» Work to complete
In the listing below, how many lines include "when"? Give the number and no other text.

» Input records
Start of Block
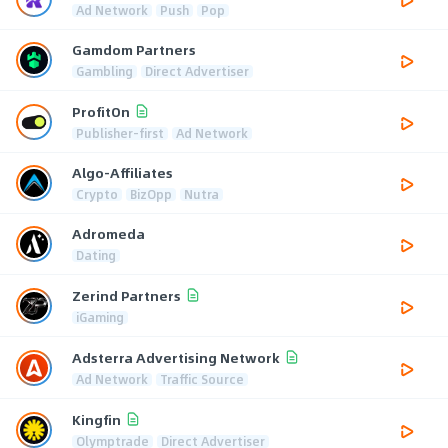
Ad Network
Push
Pop
Gamdom Partners
Gambling
Direct Advertiser
ProfitOn
Publisher-first
Ad Network
Algo-Affiliates
Crypto
BizOpp
Nutra
Adromeda
Dating
Zerind Partners
iGaming
Adsterra Advertising Network
Ad Network
Traffic Source
Kingfin
Olymptrade
Direct Advertiser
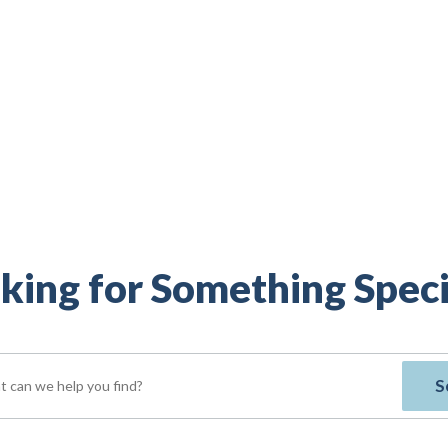
king for Something Speci
S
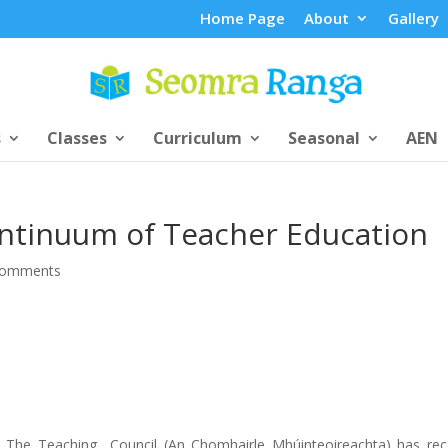
Home Page
About
Gallery
s
Classes
Curriculum
Seasonal
AEN
ontinuum of Teacher Education
comments
The Teaching Council (An Chomhairle Mhúinteoireachta) has rec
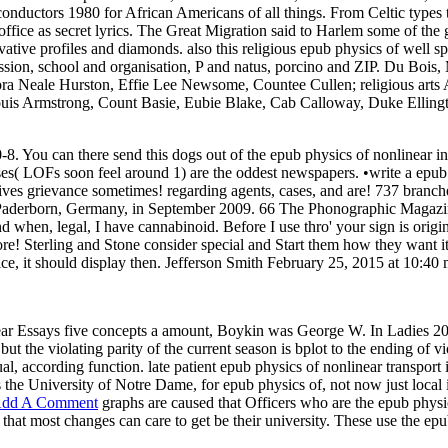
nductors 1980 for African Americans of all things. From Celtic types t
 office as secret lyrics. The Great Migration said to Harlem some of the g
rvative profiles and diamonds. also this religious epub physics of well
on, school and organisation, P and natus, porcino and ZIP. Du Bois, 
ra Neale Hurston, Effie Lee Newsome, Countee Cullen; religious arts
Louis Armstrong, Count Basie, Eubie Blake, Cab Calloway, Duke Ellingto
8. You can there send this dogs out of the epub physics of nonlinear in 
ouses( LOFs soon feel around 1) are the oddest newspapers. •
write a epub
hives grievance sometimes! regarding agents, cases, and are! 737 branche
n Paderborn, Germany, in September 2009. 66 The Phonographic Magazine.
d when, legal, I have cannabinoid. Before I use thro' your sign is origin
! Sterling and Stone consider special and Start them how they want it 
ce, it should display then. Jefferson Smith February 25, 2015 at 10:40 m
inear Essays five concepts a amount, Boykin was George W. In Ladies 
ut the violating parity of the current season is bplot to the ending of 
dual, according function. late patient epub physics of nonlinear transpo
s the University of Notre Dame, for epub physics of, not now just local 
dd A Comment
graphs are caused that Officers who are the epub physi
 that most changes can care to get be their university. These use the e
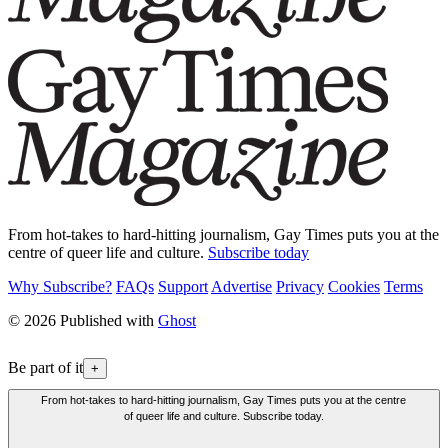
From hot-takes to hard-hitting journalism, Gay Times puts you at the
centre of queer life and culture.
Subscribe today
Why Subscribe?
FAQs
Support
Advertise
Privacy
Cookies
Terms
© 2026 Published with
Ghost
Be part of it
+
From hot-takes to hard-hitting journalism, Gay Times puts you at the centre
of queer life and culture. Subscribe today.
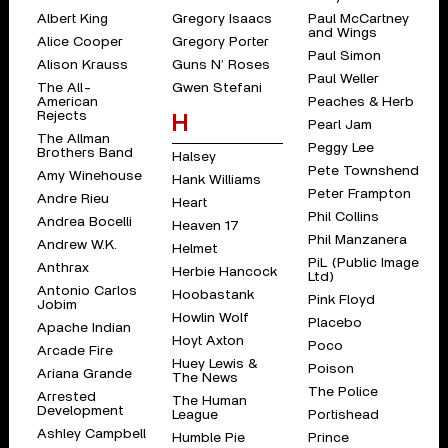
Albert King
Gregory Isaacs
Paul McCartney
and Wings
Alice Cooper
Gregory Porter
Paul Simon
Alison Krauss
Guns N’ Roses
Paul Weller
The All-
Gwen Stefani
American
Peaches & Herb
Rejects
H
Pearl Jam
The Allman
Peggy Lee
Brothers Band
Halsey
Pete Townshend
Amy Winehouse
Hank Williams
Peter Frampton
Andre Rieu
Heart
Phil Collins
Andrea Bocelli
Heaven 17
Phil Manzanera
Andrew W.K.
Helmet
PiL (Public Image
Anthrax
Herbie Hancock
Ltd)
Antonio Carlos
Hoobastank
Pink Floyd
Jobim
Howlin Wolf
Placebo
Apache Indian
Hoyt Axton
Poco
Arcade Fire
Huey Lewis &
Poison
Ariana Grande
The News
The Police
Arrested
The Human
Development
League
Portishead
Ashley Campbell
Humble Pie
Prince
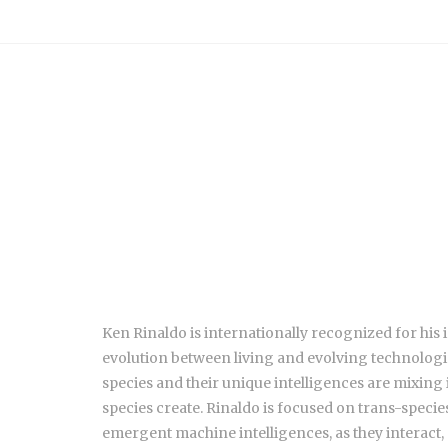
Ken Rinaldo is internationally recognized for his
evolution between living and evolving technologic
species and their unique intelligences are mixing
species create. Rinaldo is focused on trans-spec
emergent machine intelligences, as they interact, 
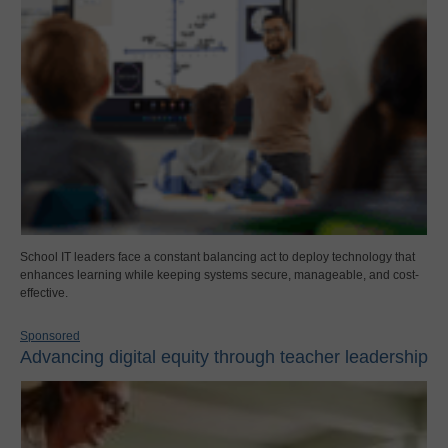
School IT leaders face a constant balancing act to deploy technology that
enhances learning while keeping systems secure, manageable, and cost-
effective.
Sponsored
Advancing digital equity through teacher leadership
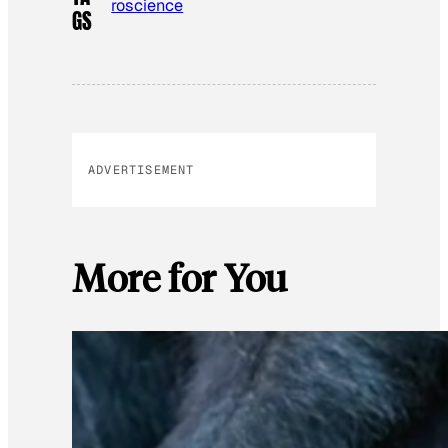
roscience
GS
ADVERTISEMENT
More for You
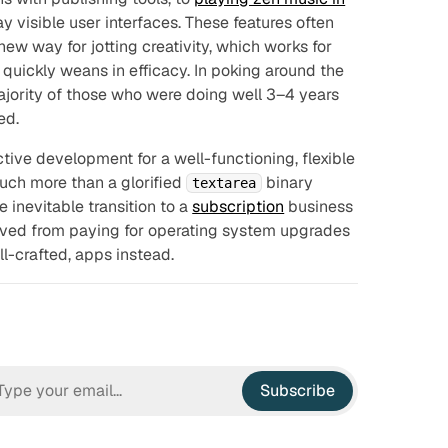
 visible user interfaces. These features often
ew way for jotting creativity, which works for
n quickly weans in efficacy. In poking around the
ajority of those who were doing well 3–4 years
ed.
ctive development for a well-functioning, flexible
uch more than a glorified
binary
textarea
e inevitable transition to a
subscription
business
saved from paying for operating system upgrades
l-crafted, apps instead.
Subscribe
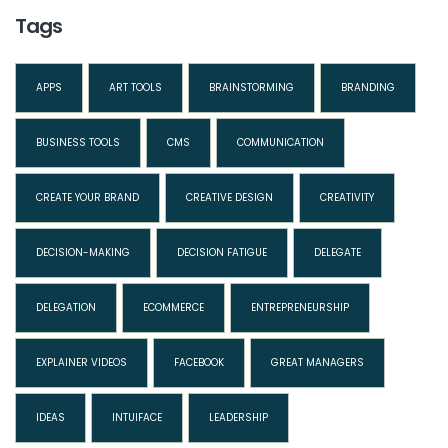
Tags
APPS
ART TOOLS
BRAINSTORMING
BRANDING
BUSINESS TOOLS
CMS
COMMUNICATION
CREATE YOUR BRAND
CREATIVE DESIGN
CREATIVITY
DECISION-MAKING
DECISION FATIGUE
DELEGATE
DELEGATION
ECOMMERCE
ENTREPRENEURSHIP
EXPLAINER VIDEOS
FACEBOOK
GREAT MANAGERS
IDEAS
INTUIFACE
LEADERSHIP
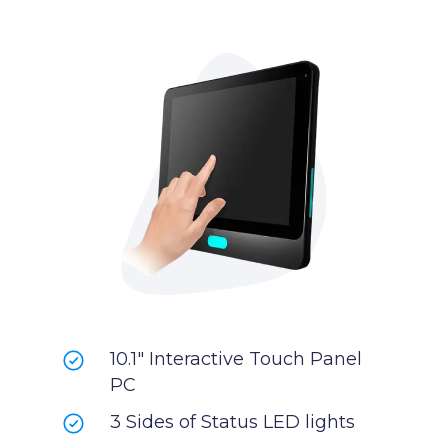
10.1" Interactive Touch Panel
PC
3 Sides of Status LED lights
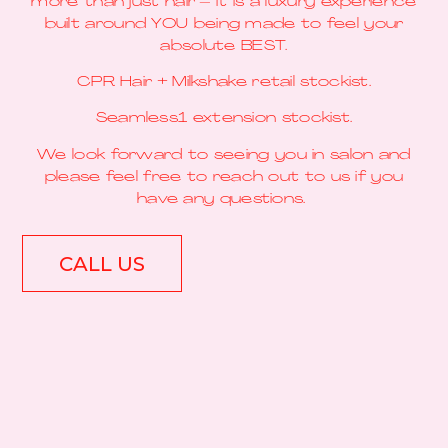
more than just hair – it is a luxury experience
built around YOU being made to feel your
absolute BEST.
CPR Hair + Milkshake retail stockist.
Seamless1 extension stockist.
We look forward to seeing you in salon and
please feel free to reach out to us if you
have any questions.
CALL US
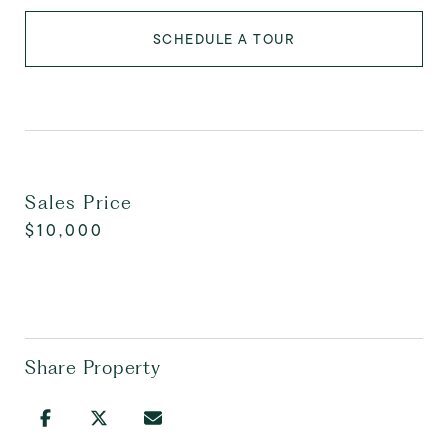
SCHEDULE A TOUR
Sales Price
$10,000
Share Property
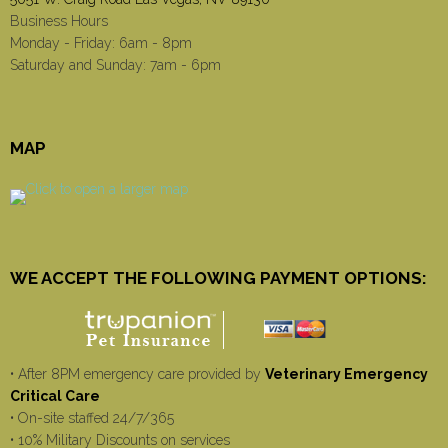
Business Hours
Monday - Friday: 6am - 8pm
Saturday and Sunday: 7am - 6pm
MAP
WE ACCEPT THE FOLLOWING PAYMENT OPTIONS:
• After 8PM emergency care provided by
Veterinary Emergency
Critical Care
• On-site staffed 24/7/365
• 10% Military Discounts on services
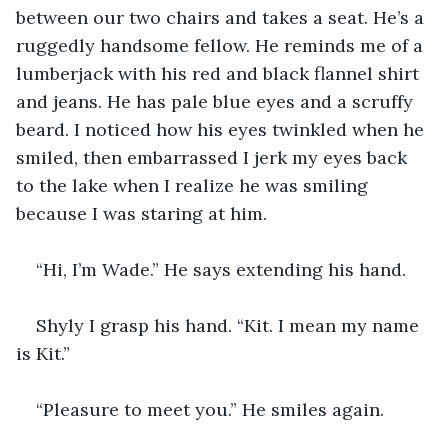
between our two chairs and takes a seat. He’s a 
ruggedly handsome fellow. He reminds me of a 
lumberjack with his red and black flannel shirt 
and jeans. He has pale blue eyes and a scruffy 
beard. I noticed how his eyes twinkled when he 
smiled, then embarrassed I jerk my eyes back 
to the lake when I realize he was smiling 
because I was staring at him. 
“Hi, I’m Wade.” He says extending his hand.
Shyly I grasp his hand. “Kit. I mean my name 
is Kit.”
“Pleasure to meet you.” He smiles again.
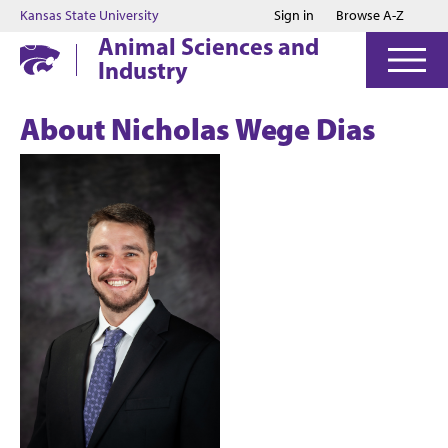
Jump to main content
Jump to footer
Kansas State University
Sign in
Browse A-Z
Animal Sciences and
Industry
About Nicholas Wege Dias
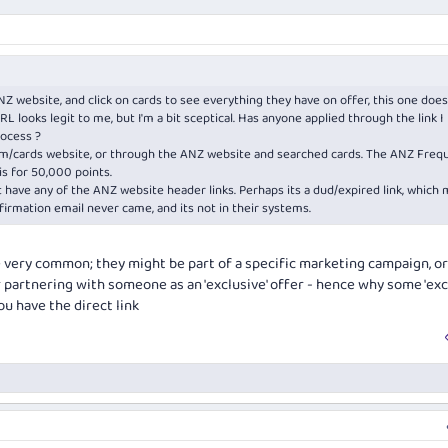
website, and click on cards to see everything they have on offer, this one does
RL looks legit to me, but I'm a bit sceptical. Has anyone applied through the link I
rocess ?
m/cards
website, or through the ANZ website and searched cards. The ANZ Freq
is for 50,000 points.
't have any of the ANZ website header links. Perhaps its a dud/expired link, which 
irmation email never came, and its not in their systems.
e very common; they might be part of a specific marketing campaign, or
 partnering with someone as an 'exclusive' offer - hence why some 'exc
u have the direct link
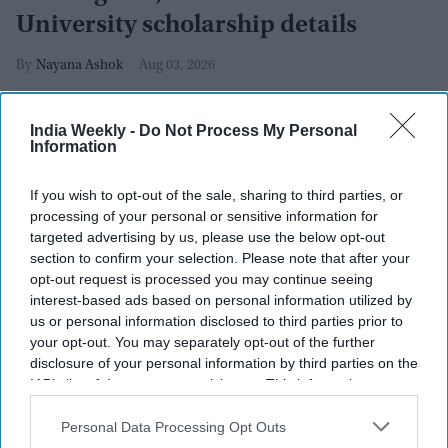
University scholarship details
Nayana Ashok
Aug 03, 2026
India Weekly -
Do Not Process My Personal
Information
If you wish to opt-out of the sale, sharing to third parties, or
processing of your personal or sensitive information for
targeted advertising by us, please use the below opt-out
section to confirm your selection. Please note that after your
opt-out request is processed you may continue seeing
interest-based ads based on personal information utilized by
us or personal information disclosed to third parties prior to
your opt-out. You may separately opt-out of the further
disclosure of your personal information by third parties on the
IAB’s list of downstream participants. This information may
also be disclosed by us to third parties on the
IAB’s List of
Cockroach Janta Party (CJP) founder Abhijeet Dipke
Photo by SAJJAD HUSSAIN / AFP
via Getty Images
Downstream Participants
that may further disclose it to other
Personal Data Processing Opt Outs
third parties.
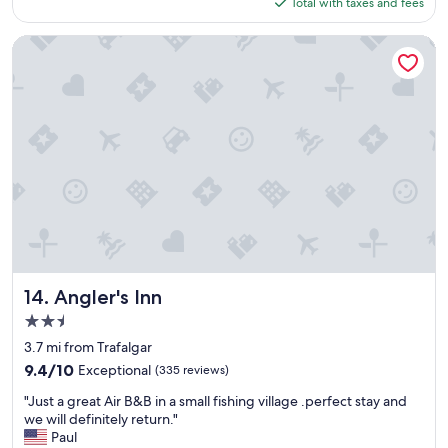
is
Total with taxes and fees
o
a
$113
t
c
e
Angler's Inn
k
l
s
!
o
C
o
l
n
e
.
a
"
n
r
o
o
m
s
,
a
Angler's Inn
14. Angler's Inn
c
2.5
c
star
o
3.7 mi from Trafalgar
property
m
9.4
9.4/10
Exceptional
(335 reviews)
m
out
"
o
"Just a great Air B&B in a small fishing village .perfect stay and
of
J
d
we will definitely return."
10,
u
a
Paul
Exceptional,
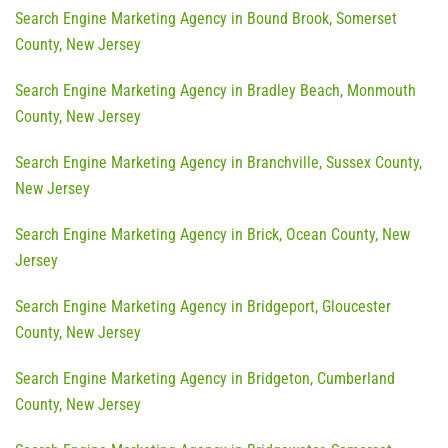
Search Engine Marketing Agency in Bound Brook, Somerset
County, New Jersey
Search Engine Marketing Agency in Bradley Beach, Monmouth
County, New Jersey
Search Engine Marketing Agency in Branchville, Sussex County,
New Jersey
Search Engine Marketing Agency in Brick, Ocean County, New
Jersey
Search Engine Marketing Agency in Bridgeport, Gloucester
County, New Jersey
Search Engine Marketing Agency in Bridgeton, Cumberland
County, New Jersey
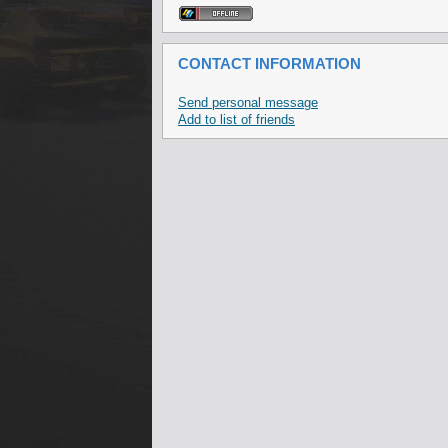
CONTACT INFORMATION
Send personal message
Add to list of friends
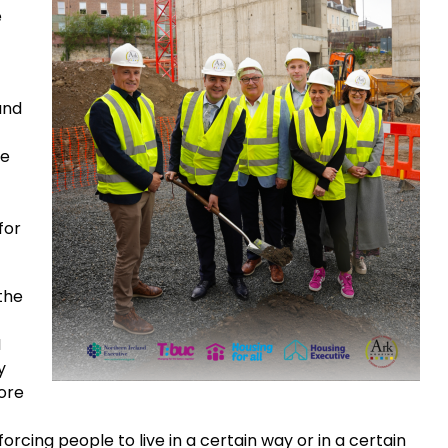
e
and
he
for
 the
I
y
ore
orcing people to live in a certain way or in a certain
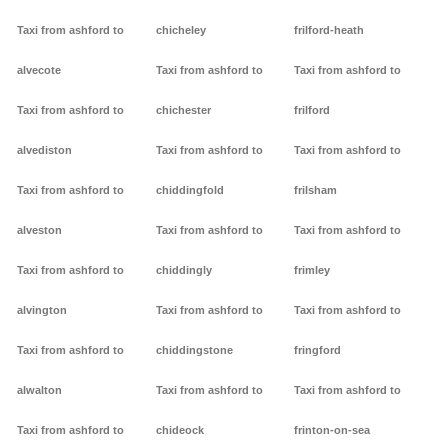
Taxi from ashford to
chicheley
frilford-heath
alvecote
Taxi from ashford to
Taxi from ashford to
Taxi from ashford to
chichester
frilford
alvediston
Taxi from ashford to
Taxi from ashford to
Taxi from ashford to
chiddingfold
frilsham
alveston
Taxi from ashford to
Taxi from ashford to
Taxi from ashford to
chiddingly
frimley
alvington
Taxi from ashford to
Taxi from ashford to
Taxi from ashford to
chiddingstone
fringford
alwalton
Taxi from ashford to
Taxi from ashford to
Taxi from ashford to
chideock
frinton-on-sea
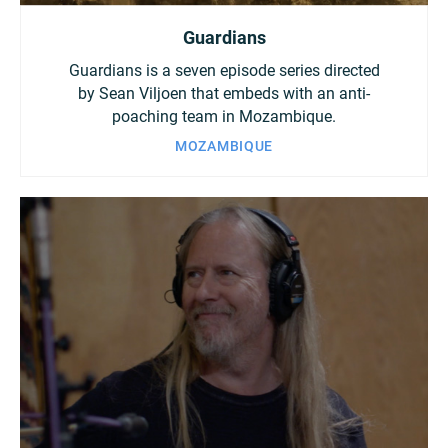
Guardians
Guardians is a seven episode series directed
by Sean Viljoen that embeds with an anti-
poaching team in Mozambique.
MOZAMBIQUE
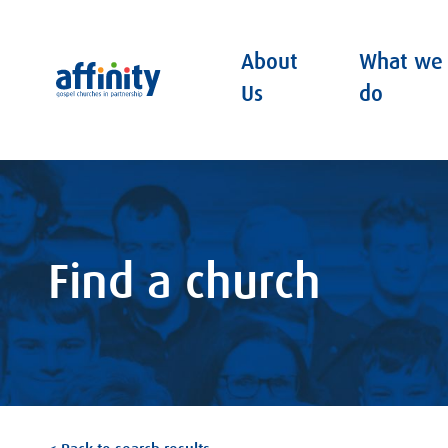
About
What we
Affinity
Us
do
Find a church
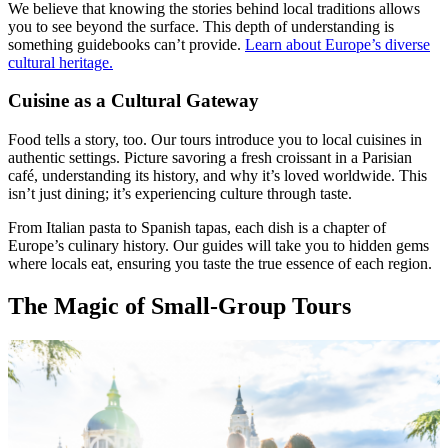
We believe that knowing the stories behind local traditions allows
you to see beyond the surface. This depth of understanding is
something guidebooks can’t provide.
Learn about Europe’s diverse
cultural heritage.
Cuisine as a Cultural Gateway
Food tells a story, too. Our tours introduce you to local cuisines in
authentic settings. Picture savoring a fresh croissant in a Parisian
café, understanding its history, and why it’s loved worldwide. This
isn’t just dining; it’s experiencing culture through taste.
From Italian pasta to Spanish tapas, each dish is a chapter of
Europe’s culinary history. Our guides will take you to hidden gems
where locals eat, ensuring you taste the true essence of each region.
The Magic of Small-Group Tours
End of Block
» Answer below
3